Some Assembly Required
Sutskever and Karpathy’s reset also revealed something unexpected: they’re saying that even if AGI arrives, it will require the same pragmatic adoption patterns as today’s AI.
Sutskever’s vision of superintelligence is not an oracle that arrives with answers. He describes:
“a superintelligent 15-year-old that’s very eager to go. They don’t know very much at all, a great student, very eager. You go and be a programmer, you go and be a doctor, go and learn.”
The deployment itself, he suggests, will require care:
“it will involve some kind of a learning trial-and-error period. It’s a process, as opposed to you dropping the finished thing.”

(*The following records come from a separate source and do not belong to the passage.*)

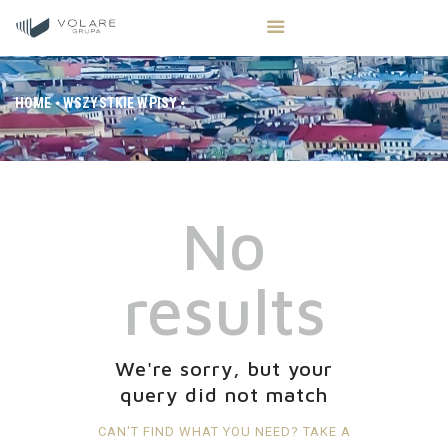
HOME
WSZYSTKIE WPISY
STRONA GŁÓWNA
STREFA INWESTORA
OFERTA NIERUCHOMOŚCI
No
BLOG
KONTAKT
results
We're sorry, but your
query did not match
CAN'T FIND WHAT YOU NEED? TAKE A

This is a different picture of AGI than what was discussed just months ago. Not a god in a box. Not an alien superintelligence that arrives with solutions to all our problems. Dettmers goes further, calling the “Oxford-style” philosophical idea of a self-improving superintelligence a “fantasy” because it ignores the resource constraints of the physical world.
We are left with a capable learner that still requires onboarding, supervision, governance, and integration into organizational reality. Useful? Yes. But some assembly required.
The Hitchhiker’s Guide to the Galaxy offered a parable for this. Deep Thought, the great computer, computed for 7.5 million years and produced the Answer to the Ultimate Question of Life, the Universe, and Everything. The answer was 42. It was technically correct, but utterly useless without interpretation, context, and judgment about what to do with it.
Even a system that “has the answer” may not have the right question and may not understand why the answer matters in your specific context. Sutskever’s “continual learner” framing suggests any future AGI will be more like a capable new hire than an oracle. It will learn fast—something current AI cannot do—but will still need clear boundaries defining what it should handle autonomously versus where humans provide judgment.
Designing for the Messy Reality
We are living through a moment of uncharacteristic humility from the people who built the AI paradigm, backed by the hard physics of computation. It is now clear that the next three years will not look like the last three. Organizations have a window to properly architect boundaries between human and AI work without worrying that imminent AGI will make it all moot.
The question for executives is not whether to adopt AI. The models are useful and will only get more useful. The question is whether you’re designing for the messy reality the AI pioneers describe—or for a frictionless automation future that even the people building these systems don’t expect.
The confidence gap Sutskever and Karpathy have revealed, and the physical walls Dettmers has identified, tell us which scenario to design for first. Build robust boundaries between human and AI work. Develop governance for high-stakes decisions. Extract maximum value from the AI that exists.
That architecture works whether AGI arrives in five years, fifty, or never. So do that.